Manual Query Propagation
When the user issues a query, the Canopy coordinator partitions it into smaller query fragments where each query fragment can be run independently on a worker shard. This allows Canopy to distribute each query across the cluster.
However, the way queries are partitioned into fragments (and which queries are propagated at all) varies by the type of query. In some advanced situations it is useful to manually control this behavior. Canopy provides utility functions to propagate SQL to workers, shards, or placements.
Manual query propagation bypasses coordinator logic, locking, and any other consistency checks. These functions are available as a last resort to allow statements which Canopy otherwise does not run natively. Use them carefully to avoid data inconsistency and deadlocks.
Running on all Workers
The least granular level of execution is broadcasting a statement for execution on all workers. This is useful for viewing properties of entire worker databases.
-- List the work_mem setting of each worker database
SELECT run_command_on_workers($cmd$ SHOW work_mem; $cmd$);
备注
This command shouldn’t be used to create database objects on the workers, as doing so will make it harder to add worker nodes in an automated fashion.
备注
The run_command_on_workers
function and other manual propagation commands in this section can run only queries which return a single column and single row.
Running on all Shards
The next level of granularity is running a command across all shards of a particular distributed table. It can be useful, for instance, in reading the properties of a table directly on workers. Queries run locally on a worker node have full access to metadata such as table statistics.
The run_command_on_shards
function applies a SQL command to each shard, where the shard name is provided for interpolation in the command. Here is an example of estimating the row count for a distributed table by using the pg_class table on each worker to estimate the number of rows for each shard. Notice the %s
which will be replaced with each shard’s name.

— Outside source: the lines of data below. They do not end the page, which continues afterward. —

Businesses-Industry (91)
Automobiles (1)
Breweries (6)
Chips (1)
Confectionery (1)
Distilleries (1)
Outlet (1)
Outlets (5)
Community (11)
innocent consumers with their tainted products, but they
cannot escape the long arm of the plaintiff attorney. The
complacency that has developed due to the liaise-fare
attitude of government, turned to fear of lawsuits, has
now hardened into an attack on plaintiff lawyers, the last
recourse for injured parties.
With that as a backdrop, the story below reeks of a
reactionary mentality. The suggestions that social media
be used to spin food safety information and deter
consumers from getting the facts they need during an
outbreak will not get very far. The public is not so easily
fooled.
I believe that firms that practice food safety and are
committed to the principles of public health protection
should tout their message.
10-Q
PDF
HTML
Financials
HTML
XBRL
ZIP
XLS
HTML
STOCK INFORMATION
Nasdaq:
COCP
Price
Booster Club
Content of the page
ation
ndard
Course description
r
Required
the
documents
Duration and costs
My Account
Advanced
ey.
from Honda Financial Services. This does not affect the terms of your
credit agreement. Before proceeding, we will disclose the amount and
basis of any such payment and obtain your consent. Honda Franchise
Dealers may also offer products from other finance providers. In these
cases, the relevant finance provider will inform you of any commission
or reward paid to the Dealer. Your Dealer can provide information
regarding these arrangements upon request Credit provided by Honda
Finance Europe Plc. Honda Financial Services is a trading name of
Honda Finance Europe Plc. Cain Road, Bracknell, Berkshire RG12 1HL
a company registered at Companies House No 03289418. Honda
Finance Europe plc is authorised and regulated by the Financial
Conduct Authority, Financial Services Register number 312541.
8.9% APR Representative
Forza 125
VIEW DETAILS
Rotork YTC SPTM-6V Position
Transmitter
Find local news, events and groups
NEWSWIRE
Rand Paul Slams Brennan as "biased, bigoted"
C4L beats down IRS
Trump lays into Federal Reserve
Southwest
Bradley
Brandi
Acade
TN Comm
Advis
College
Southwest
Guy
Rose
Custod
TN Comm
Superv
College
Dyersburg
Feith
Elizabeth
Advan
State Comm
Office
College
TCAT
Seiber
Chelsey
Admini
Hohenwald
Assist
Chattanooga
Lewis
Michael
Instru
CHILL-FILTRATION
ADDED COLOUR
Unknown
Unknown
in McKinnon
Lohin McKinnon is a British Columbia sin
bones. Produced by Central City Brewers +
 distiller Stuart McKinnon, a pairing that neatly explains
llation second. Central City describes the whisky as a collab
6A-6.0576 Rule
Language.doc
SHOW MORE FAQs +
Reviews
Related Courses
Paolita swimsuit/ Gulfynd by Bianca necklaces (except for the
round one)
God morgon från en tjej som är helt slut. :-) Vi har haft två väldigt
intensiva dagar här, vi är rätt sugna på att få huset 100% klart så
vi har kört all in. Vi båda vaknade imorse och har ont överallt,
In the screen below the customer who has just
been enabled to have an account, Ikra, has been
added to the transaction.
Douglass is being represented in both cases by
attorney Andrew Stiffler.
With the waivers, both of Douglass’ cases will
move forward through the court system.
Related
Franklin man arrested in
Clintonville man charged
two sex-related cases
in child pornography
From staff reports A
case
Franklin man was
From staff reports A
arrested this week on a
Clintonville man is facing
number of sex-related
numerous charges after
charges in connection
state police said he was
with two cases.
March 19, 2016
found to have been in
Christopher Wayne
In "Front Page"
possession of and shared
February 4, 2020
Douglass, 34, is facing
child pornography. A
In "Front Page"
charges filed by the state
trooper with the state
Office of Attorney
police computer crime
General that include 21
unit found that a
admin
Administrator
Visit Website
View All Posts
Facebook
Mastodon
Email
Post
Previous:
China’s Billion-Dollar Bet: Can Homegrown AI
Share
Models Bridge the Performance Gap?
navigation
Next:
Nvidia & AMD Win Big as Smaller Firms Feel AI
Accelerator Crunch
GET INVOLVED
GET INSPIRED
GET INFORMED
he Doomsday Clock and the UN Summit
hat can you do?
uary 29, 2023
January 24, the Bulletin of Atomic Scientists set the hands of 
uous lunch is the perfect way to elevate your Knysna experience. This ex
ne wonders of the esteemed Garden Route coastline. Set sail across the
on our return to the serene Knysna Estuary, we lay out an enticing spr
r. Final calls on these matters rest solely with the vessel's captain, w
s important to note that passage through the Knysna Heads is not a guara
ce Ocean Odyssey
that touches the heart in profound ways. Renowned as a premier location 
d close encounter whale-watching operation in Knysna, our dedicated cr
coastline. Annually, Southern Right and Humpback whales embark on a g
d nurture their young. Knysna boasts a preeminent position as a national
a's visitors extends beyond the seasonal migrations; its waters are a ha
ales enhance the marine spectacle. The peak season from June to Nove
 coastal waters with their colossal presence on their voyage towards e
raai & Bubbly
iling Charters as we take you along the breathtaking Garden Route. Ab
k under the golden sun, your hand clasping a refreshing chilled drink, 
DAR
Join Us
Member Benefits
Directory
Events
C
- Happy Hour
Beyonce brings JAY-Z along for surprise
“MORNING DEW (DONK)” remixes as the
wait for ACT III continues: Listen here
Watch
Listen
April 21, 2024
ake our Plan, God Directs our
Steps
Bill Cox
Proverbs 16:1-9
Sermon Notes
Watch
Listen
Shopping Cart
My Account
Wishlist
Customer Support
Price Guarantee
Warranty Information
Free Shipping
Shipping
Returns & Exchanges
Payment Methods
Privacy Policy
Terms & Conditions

-- Get the estimated row count for a distributed table by summing the
-- estimated counts of rows for each shard.
SELECT sum(result::bigint) AS estimated_count
FROM run_command_on_shards(
'my_distributed_table',
$cmd$
SELECT reltuples
FROM pg_class c
JOIN pg_catalog.pg_namespace n on n.oid=c.relnamespace
WHERE (n.nspname || '.' || relname)::regclass = '%s'::regclass
AND n.nspname NOT IN ('canopy', 'pg_toast', 'pg_catalog')
$cmd$
);
A useful companion to run_command_on_shards
is run_command_on_colocated_placements
. It interpolates the names of two placements of co-located distributed tables into a query. The placement pairs are always chosen to be local to the same worker where full SQL coverage is available. Thus we can use advanced SQL features like triggers to relate the tables:
-- Suppose we have two distributed tables
CREATE TABLE little_vals (key int, val int);
CREATE TABLE big_vals (key int, val int);
SELECT create_distributed_table('little_vals', 'key');
SELECT create_distributed_table('big_vals', 'key');
-- We want to synchronize them so that every time little_vals
-- are created, big_vals appear with double the value
--
-- First we make a trigger function, which will
-- take the destination table placement as an argument
CREATE OR REPLACE FUNCTION embiggen() RETURNS TRIGGER AS $$
BEGIN
IF (TG_OP = 'INSERT') THEN
EXECUTE format(
'INSERT INTO %s (key, val) SELECT ($1).key, ($1).val*2;',
TG_ARGV[0]
) USING NEW;
END IF;
RETURN NULL;
END;
$$ LANGUAGE plpgsql;
-- Next we relate the co-located tables by the trigger function
-- on each co-located placement
SELECT run_command_on_colocated_placements(
'little_vals',
'big_vals',
$cmd$
CREATE TRIGGER after_insert AFTER INSERT ON %s
FOR EACH ROW EXECUTE PROCEDURE embiggen(%L)
$cmd$
);
Limitations
There are no safe-guards against deadlock for multi-statement transactions.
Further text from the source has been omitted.